# Aqueon modular LED



## Clint

Anyone heard of these in a planted setting yet?
Only reviews I've seen are from fish only guys.

Thinking of running one with two daylight and one colormax on my 46 bow.


----------



## [email protected]

Interesting concept. 
If you purchase it, be sure to heed the warning to put it over a covered tank. Moisture carried by air bubbles or splashing can corrode the solder and circuit traces.


----------



## Clint

Will do, still haven't decided yet.

It will be $121 for the Aqueon 36" hood + 2 more light strips.

Also looking at a Ray 2 for $147, but only uses 7000k leds. 

Ray 2 says the leds last 40,000+ hours, can't find info on the aqueon's lifespan.

Seen quite a few negative reviews on the marineland lights, so I'll probably avoid those.


----------



## Clint

Well, I bit the bullet and decided to be a guinea pig.

So far i only have 2 of the three light strips in my unit, the colormax one is still on backorder.
With the two daylight bulbs in it the colors seem a bit washed out (I'm use to the warmer color tones), so I'm running my t8 florasun bulb along with them.

I'm seeing a lot of new growth on the sword and red lily plants, the crypts are looking fine, no melt off and have a healthy appearance. The wisteria is growing a lot faster than it had been and is getting a bushier appearance. 

(before this hood I was using a corallife t5 hood that was constantly giving me issues, never worked consistently.)

The moonlight option on this hood is really nice looking, it isnt "too blue" and has a nice look over all. 

The main downside to this hood so far is it's size, it is pretty wide but it isn't very tall, so it looks nice over the tank still.


----------



## Kaerey

I have the 36" with 2 Daylight and 1 Colormax on a 92 gallon corner (it's 24" deep). I have a glass lid over the top of this since I have some jumpers in the tank, and I think that was causing some nasty reflections when I had light just sitting on the glass with the legs provided. I felt I was losing as much light off the top of the glass and getting a bad glare when looking at it, so I unscrewed one end and slid the legs off and now the LED rests directly on the glass. I've seen a lot of growth from it, in the week I've had it over this new tank.

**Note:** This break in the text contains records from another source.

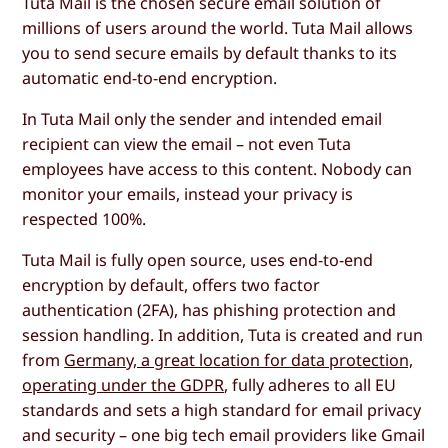
Tuta Mail is the chosen secure email solution of
millions of users around the world. Tuta Mail allows
you to send secure emails by default thanks to its
automatic end-to-end encryption.
In Tuta Mail only the sender and intended email
recipient can view the email – not even Tuta
employees have access to this content. Nobody can
monitor your emails, instead your privacy is
respected 100%.
Tuta Mail is fully open source, uses end-to-end
encryption by default, offers two factor
authentication (2FA), has phishing protection and
session handling. In addition, Tuta is created and run
from
Germany, a great location for data protection,
operating under the GDPR
, fully adheres to all EU
standards and sets a high standard for email privacy
and security – one big tech email providers like Gmail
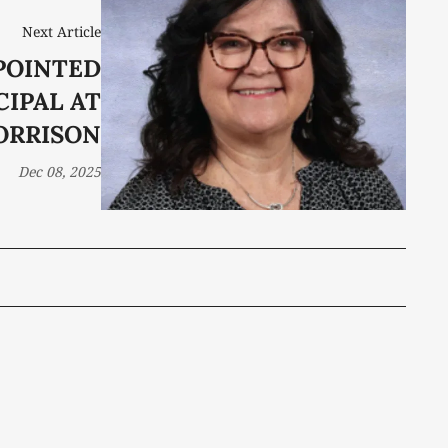
Next Article
POINTED
CIPAL AT
ORRISON
Dec 08, 2025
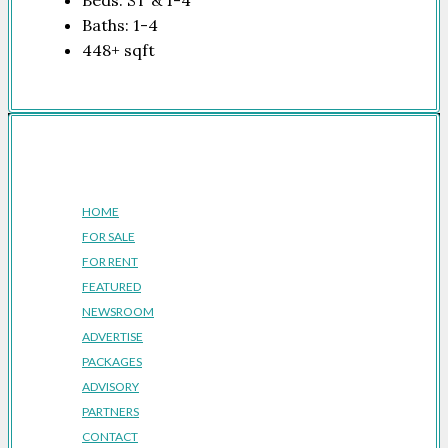
Beds:
ST & 1-4
Baths:
1-4
448+
sqft
Company
HOME
FOR SALE
FOR RENT
FEATURED
NEWSROOM
ADVERTISE
PACKAGES
ADVISORY
PARTNERS
CONTACT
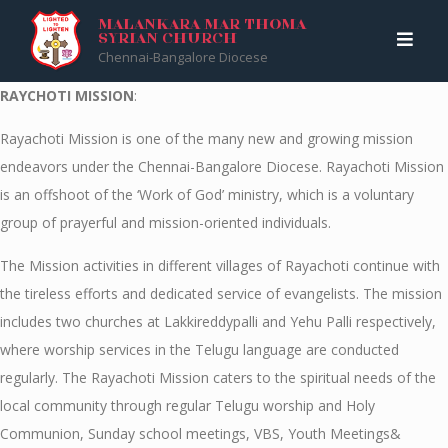
Skip
Malankara Mar Thoma Syrian Church
>
RAYCHOTI MISSION
MALANKARA MAR THOMA
SYRIAN CHURCH
to
Chennai-Bangalore Diocese
content
RAYCHOTI MISSION
:
Rayachoti Mission is one of the many new and growing mission
endeavors under the Chennai-Bangalore Diocese. Rayachoti Mission
is an offshoot of the ‘Work of God’ ministry, which is a voluntary
group of prayerful and mission-oriented individuals.
The Mission activities in different villages of Rayachoti continue with
the tireless efforts and dedicated service of evangelists. The mission
includes two churches at Lakkireddypalli and Yehu Palli respectively,
where worship services in the Telugu language are conducted
regularly. The Rayachoti Mission caters to the spiritual needs of the
local community through regular Telugu worship and Holy
Communion, Sunday school meetings, VBS, Youth Meetings&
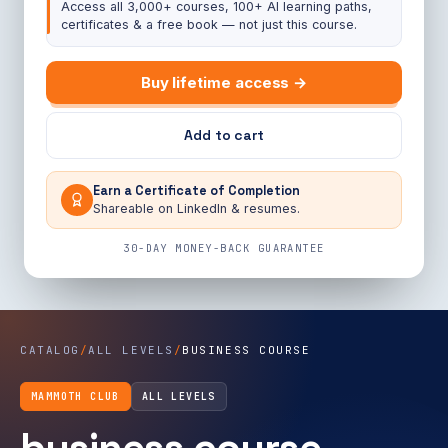
Access all 3,000+ courses, 100+ AI learning paths,
certificates & a free book — not just this course.
Buy lifetime access →
Add to cart
Earn a Certificate of Completion
Shareable on LinkedIn & resumes.
30-DAY MONEY-BACK GUARANTEE
CATALOG
/
ALL LEVELS
/
BUSINESS COURSE
MAMMOTH CLUB
ALL LEVELS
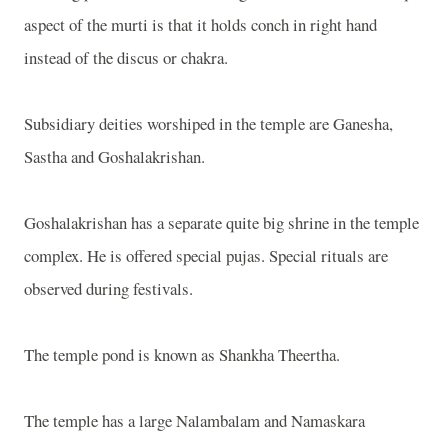
aspect of the murti is that it holds conch in right hand
instead of the discus or chakra.
Subsidiary deities worshiped in the temple are Ganesha,
Sastha and Goshalakrishan.
Goshalakrishan has a separate quite big shrine in the temple
complex. He is offered special pujas. Special rituals are
observed during festivals.
The temple pond is known as Shankha Theertha.
The temple has a large Nalambalam and Namaskara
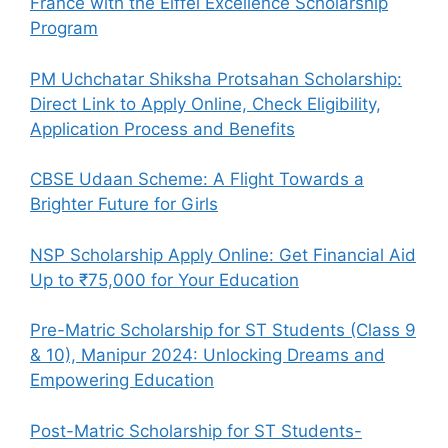
France with the Eiffel Excellence Scholarship
Program
PM Uchchatar Shiksha Protsahan Scholarship:
Direct Link to Apply Online, Check Eligibility,
Application Process and Benefits
CBSE Udaan Scheme: A Flight Towards a
Brighter Future for Girls
NSP Scholarship Apply Online: Get Financial Aid
Up to ₹75,000 for Your Education
Pre-Matric Scholarship for ST Students (Class 9
& 10), Manipur 2024: Unlocking Dreams and
Empowering Education
Post-Matric Scholarship for ST Students-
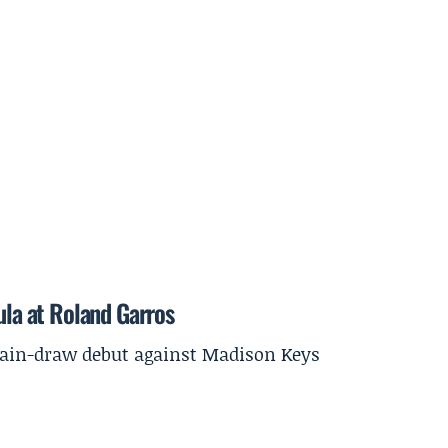
ula at Roland Garros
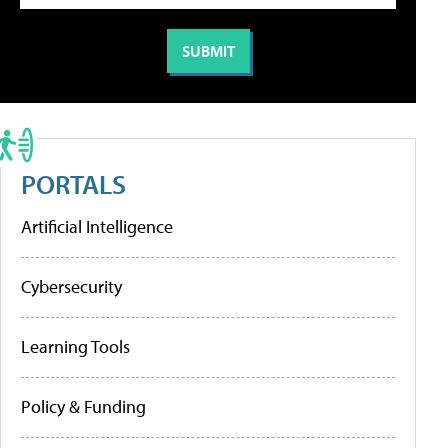
PORTALS
Artificial Intelligence
Cybersecurity
Learning Tools
Policy & Funding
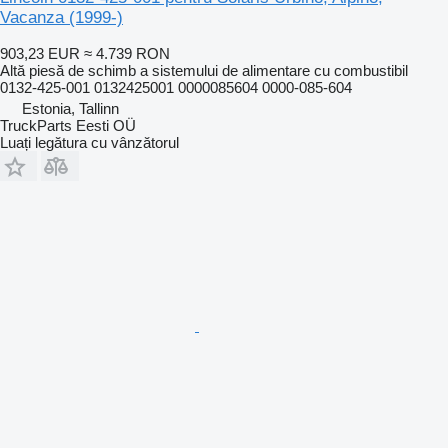
Vacanza (1999-)
903,23 EUR
≈ 4.739 RON
Altă piesă de schimb a sistemului de alimentare cu combustibil
0132-425-001 0132425001 0000085604 0000-085-604
Estonia, Tallinn
TruckParts Eesti OÜ
Luați legătura cu vânzătorul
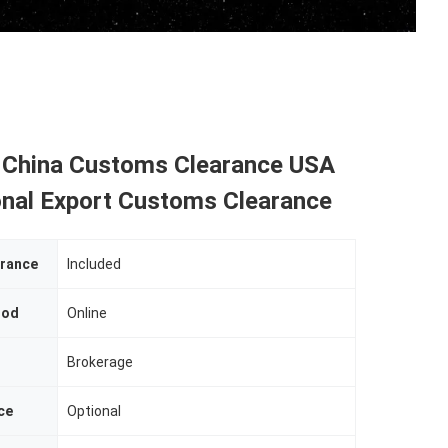
 China Customs Clearance USA
onal Export Customs Clearance
rance
Included
hod
Online
Brokerage
ce
Optional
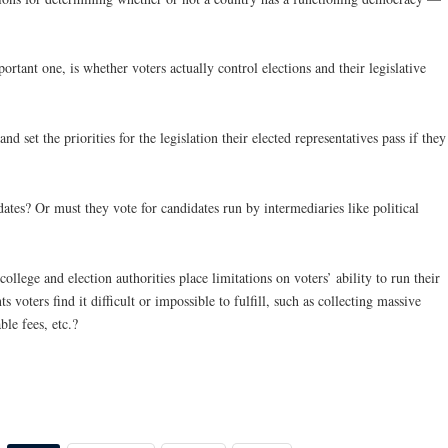
ortant one, is whether voters actually control elections and their legislative
d set the priorities for the legislation their elected representatives pass if they
ates? Or must they vote for candidates run by intermediaries like political
college and election authorities place limitations on voters’ ability to run their
voters find it difficult or impossible to fulfill, such as collecting massive
le fees, etc.?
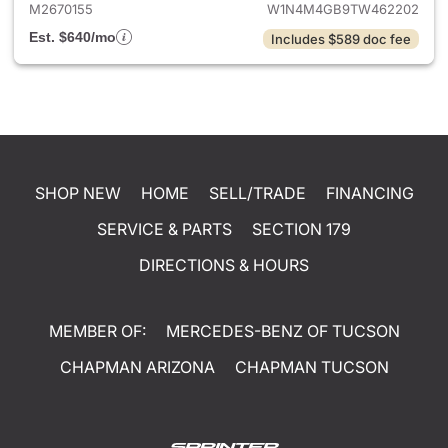
M2670155
W1N4M4GB9TW462202
Est. $640/mo
Includes $589 doc fee
SHOP NEW
HOME
SELL/TRADE
FINANCING
SERVICE & PARTS
SECTION 179
DIRECTIONS & HOURS
MEMBER OF:
MERCEDES-BENZ OF TUCSON
CHAPMAN ARIZONA
CHAPMAN TUCSON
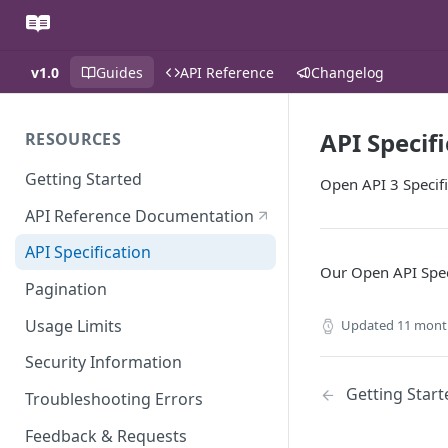
v1.0
Guides
API Reference
Changelog
API Specif
RESOURCES
Getting Started
Open API 3 Specifi
API Reference Documentation
API Specification
Our Open API Spec
Pagination
Usage Limits
Updated
11 mont
Security Information
Getting Start
Troubleshooting Errors
Feedback & Requests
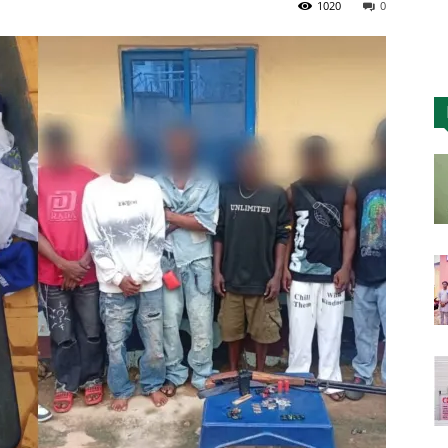
1020
0
Nigeria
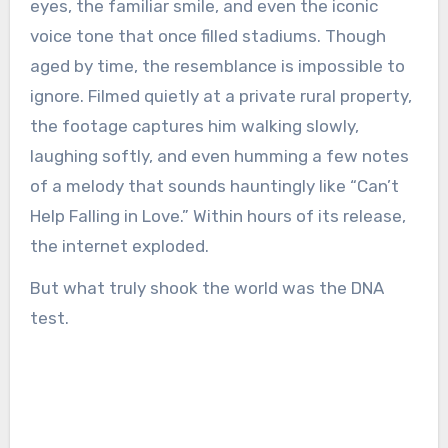
eyes, the familiar smile, and even the iconic
voice tone that once filled stadiums. Though
aged by time, the resemblance is impossible to
ignore. Filmed quietly at a private rural property,
the footage captures him walking slowly,
laughing softly, and even humming a few notes
of a melody that sounds hauntingly like “Can’t
Help Falling in Love.” Within hours of its release,
the internet exploded.
But what truly shook the world was the DNA
test.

Edit: forgot to mention, I disagree with the OP on the moonlight, I can't even tell they are on in my tank. Not nearly powerful enough.


----------



## veryzer

Kaerey, how do you like the balance of color? Are the reds washed out? Do you feel there wouldn't be enough white light with all colormax bulbs?


----------



## Kaerey

Photo of my tank with the light on. Taken on a iPhone 4 non-HDR 


Sent from my iPhone using Tapatalk


----------



## veryzer

Looks good. Thanks.


----------



## zackariah

I got a 48 on my 55 long with one colormax in the middle port and two day light on the out side ones. My te well growing the handfull of plants I have. The shimmer looks cool and it has made the colors on my gbrs look great. did make a mod to it so the day light and moon light are on seperate timers. If anyone is interested in how let me know, its not to tough.


----------



## chunkychun

Please do tell about the moonlight mod. Thanks


----------



## fishfanatic24

I am very intrigued with these lights! I am thankful to all of you that have posted your findings here. I am going to continue following and hoping that these lights continue to work well, and if they do I will be purchasing some! Thanks again!


----------



## Atari

I called Aqueon to get some info on the 36" Modular LED. This seems like the place to post it.

Each diode is .22w. The 36" light uses 30" strips with 22 diodes each for a total of 5W. I guess the blue account for the missing wattage.

3 light strips rate 41 PAR at 12". They estimate about 20 PAR at 24".

Interestingly that's slightly less than the Marineland Doublebright per the LED Lighting Compendium (http://www.plantedtank.net/forums/showthread.php?t=160396).

They come with a 1 year warranty.


----------



## Bryk

Did you ask about the white strips or the colormax?

I ordered a 30 inch with 2 extra colormax. I have a 37 gallon heavily planted low light plant tank. I am looking for medium to low light coverage. I don't want to have to get into the use of CO2. 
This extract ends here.